Quienes habitan el Yarí aprenden a leer la naturaleza como quien aprende un idioma. Saben cuándo el cielo anuncia lluvia, cuándo la tierra pide descanso, cuándo una semilla está lista para soltarse. Son conocimientos que no vienen de los libros, sino de la herencia: de mirar, escuchar, esperar. Así se ha definido, por generaciones, la forma en que cada familia se relaciona con su pedazo de mundo.
En las Sabanas del Yarí, varias familias entendieron que conservar las especies que los acompañaron desde siempre —los árboles que daban sombra, las plantas que curaban— es también una forma de permanecer. En la finca de la familia Ayala Valencia, por ejemplo, donde antes hubo potreros desnudos, hoy crecen más de tres mil árboles.
“Ahí hay de todo —dice Reinerio Ayala—. Hay carrerillo, cañafisto, cedro. Me parece muy bueno, porque así no se pierden las semillas. Yo sí quisiera que todos los campesinos tuviéramos esa oportunidad de conservar, esa moral de no dejar perder la semilla”. Lo dice con la calma del que ha visto renacer un árbol y sabe que, en el fondo, eso también es ver renacer la vida.

Cada árbol que cae es algo más que un tronco perdido: es una posibilidad menos de que la vida se extienda. Cuando se tala, se interrumpe el viaje de las semillas, el hilo invisible que conecta a los árboles con los animales, con el agua, con las personas. “Las semillas nativas —explica el ingeniero Angulo— no solo garantizan la supervivencia de un grupo humano o de un asentamiento; garantizan también su identidad, su tradición, su cultura, sus costumbres, sus usos, su configuración social”.
Lo que se pierde con cada árbol no es solo un pedazo de bosque, sino una parte de la memoria que sostiene a quienes lo habitan.

Aunque desde lo local surgen iniciativas como esta, es importante que existan acciones desde la institucionalidad que protejan las semillas. En el país existe un mal precedente de este intento, cuando en el 2010 se expidió la resolución 970, que estableció requisitos para producción, comercialización y uso de semillas en el país, que generó gran preocupación en la población campesina porque limitaba el uso de semillas y solo permitía aquellas que fueran “legales”, es decir que estuvieran certificadas por el Instituto Colombiano Agropecuario (ICA).

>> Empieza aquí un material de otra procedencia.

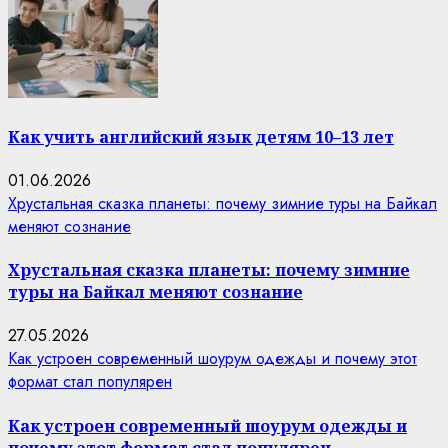
Как учить английский язык детям 10–13 лет
01.06.2026
Хрустальная сказка планеты: почему зимние туры на Байкал
меняют сознание
Хрустальная сказка планеты: почему зимние
туры на Байкал меняют сознание
27.05.2026
Как устроен современный шоурум одежды и почему этот
формат стал популярен
Как устроен современный шоурум одежды и
почему этот формат стал популярен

Por eso, las acciones que hoy se emprenden en el Yarí no son un gesto simbólico: son una urgencia. El tiempo del bosque se acorta. El clima cambia más rápido de lo que las raíces alcanzan a adaptarse. “Se dice que de aquí a 2050 muchos cultivos ya no podrán producirse —advierte Mario Angulo—, porque el cambio climático será tan devastador que no permitirá a esas especies desarrollarse. Y muchas otras, silvestres o naturales, tampoco lograrán adaptarse y desaparecerán”.
Quizás por eso, en los viveros y las fincas del Yarí, cada semilla que se guarda es también una forma de resistencia. Un intento de preservar, en medio del calor y la incertidumbre, la promesa de que algo volverá a crecer.